In a wide-ranging keynote address that ran nearly three hours at the GPU Technology Conference in San Jose, Nvidia co-founder and chief executive officer Jensen Huang talked up the company’s successes and new products across its graphics, robotics, and AI and HPC lineups. Huang also brought Mellanox co-founder and chief executive officer Eyal Waldman onstage to welcome Mellanox into the Nvidia fold, just a week after purchasing the company for $6.9 billion.
In the HPC space, Nvidia is still basking in the glow of its 2018 achievements, which saw the company expand its dominance in both traditional and AI-flavored HPC with its Tesla V100 GPU. In that regard, Huang reminded GTC attendees that his company’s GPUs now power the most powerful supercomputers in the United States (Summit), Europe (Piz Daint), and Japan (ABCI) and are running inside 22 of the 25 most energy-efficient systems in the world. Huang also noted that GPU computing is penetrating more deeply into commercial domains like retail, manufacturing, and finance as demand for data analytics and machine learning in those areas continues to grow. “They will all be high performance computing customers,” he said.
But what Huang really wanted to get across was the idea that data science has become the new driver across the computing landscape, encompassing analytics, AI/machine learning, and inferencing. According to Huang, there are three factors that make data science such a big deal today: the generation of enormous amount of data from sensors and other devices, breakthroughs in machine learning algorithms that produce highly accurate models, and the availability of large amounts of computational hardware (meaning Nvidia GPUs). But, as in all things computational, there never seems to be enough. “Data science is the new HPC challenge,” Huang asserted.
To meet that challenge, Nvidia is introducing what it’s calling the data science server, a platform aimed at hyperscale and enterprise datacenters. Whereas the latest DGX-2 box Nvidia has been selling is built as an AI supercomputer in the form of an appliance, Huang cast the data science server as a more all-encompassing solution. As a result, instead of the handful of organizations that can buy a $399,000 DGX-2 appliance, the data science server will make the technology available to the three million or so data scientists that Huang claims now roam the Earth.
But because the new server is aimed at a different market, it’s an altogether different beast, and a much less powerful one at that.

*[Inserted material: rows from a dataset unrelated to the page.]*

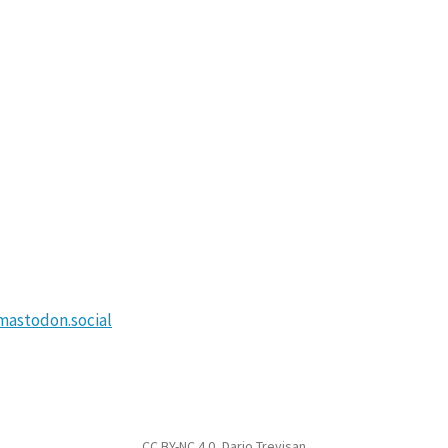
astodon.social
CC BY-NC 4.0
, Dario Trevisan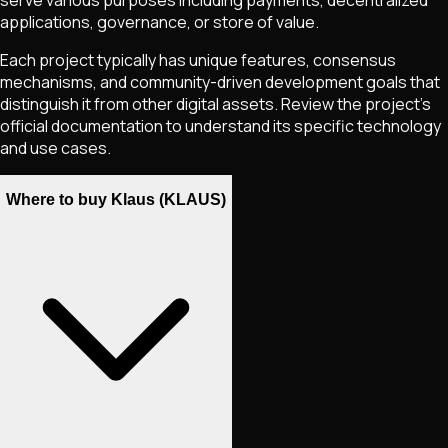
applications, governance, or store of value.
Each project typically has unique features, consensus
mechanisms, and community-driven development goals that
distinguish it from other digital assets. Review the project's
official documentation to understand its specific technology
and use cases.
Where to buy Klaus (KLAUS)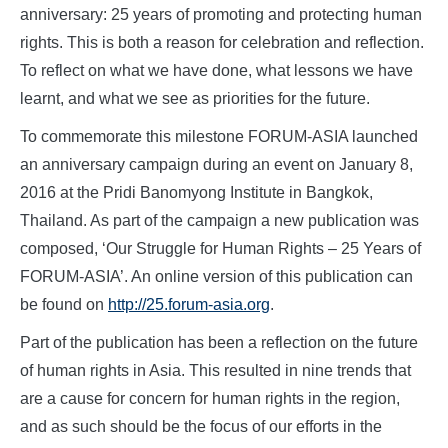
anniversary: 25 years of promoting and protecting human
rights. This is both a reason for celebration and reflection.
To reflect on what we have done, what lessons we have
learnt, and what we see as priorities for the future.
To commemorate this milestone FORUM-ASIA launched
an anniversary campaign during an event on January 8,
2016 at the Pridi Banomyong Institute in Bangkok,
Thailand. As part of the campaign a new publication was
composed, ‘Our Struggle for Human Rights – 25 Years of
FORUM-ASIA’. An online version of this publication can
be found on
http://25.forum-asia.org
.
Part of the publication has been a reflection on the future
of human rights in Asia. This resulted in nine trends that
are a cause for concern for human rights in the region,
and as such should be the focus of our efforts in the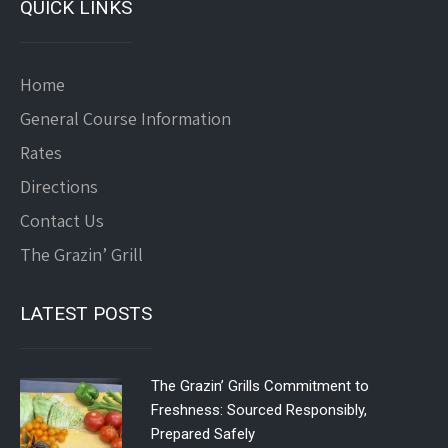
QUICK LINKS
Home
General Course Information
Rates
Directions
Contact Us
The Grazin’ Grill
LATEST POSTS
The Grazin’ Grills Commitment to
Freshness: Sourced Responsibly,
Prepared Safely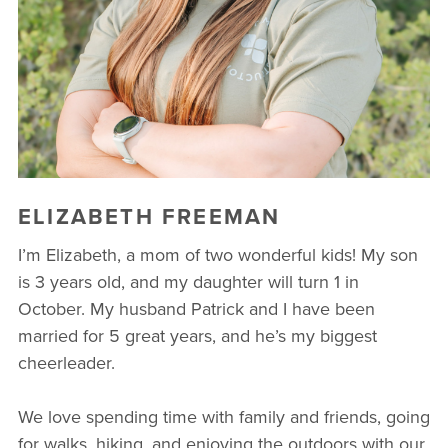
ELIZABETH FREEMAN
I’m Elizabeth, a mom of two wonderful kids! My son
is 3 years old, and my daughter will turn 1 in
October. My husband Patrick and I have been
married for 5 great years, and he’s my biggest
cheerleader.
We love spending time with family and friends, going
for walks, hiking, and enjoying the outdoors with our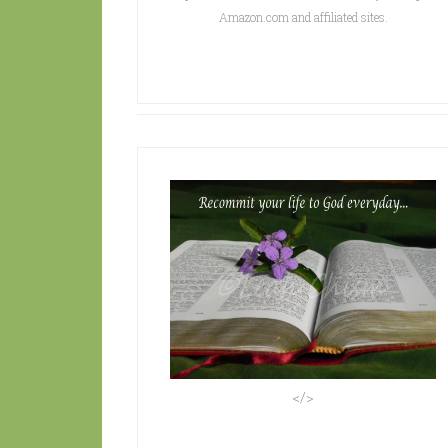
Amazon.com and affiliated sites.
</>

Instead of the scale-up design of the DGX-2, where each enclosure houses 16 Tesla V100 GPU accelerators and 512 GB of HBM2, the Data Science server is built as a scale-out platform, with just four Tesla T4 accelerators and 64 GB of GDDR6. Given the less impressive mixed precision performance levels of the T4 (65 teraflops) compared to a V100 (125 teraflops) and the fact that there are less of them, the data science server tops out at 260 peak teraflops, as against the 2 peak petaflops delivered by the DGX-2.
The reason for the more modest specs is that the Data Science server has to live within the space, power, and cost constraints of conventional datacenters. From its inception, the T4 was designed for enterprise and cloud setups, primarily as an inference engine for trained neural networks. It draws just 70 watts of juice, compared to 300 watts for the top-end V100 with NVLink. It’s also a lot less expensive that its more powerful older sibling. But as with any scale-out server, what it lacks in performance can be made up in volume. In this case, the design supports Mellanox or Broadcom network interface cards for linking the servers into clusters and to the outside world.
Although the T4 is really geared for inferencing work, it can do training as well, just not as adeptly as a V100. In general though, inferencing makes more sense for a platform destined for hyperscale and enterprise buyers, since by sheer volume, inferencing dominates the compute cycles at most businesses that currently use machine learning, not to mention at Google, Amazon, Baidu, and every other web service provider on the planet.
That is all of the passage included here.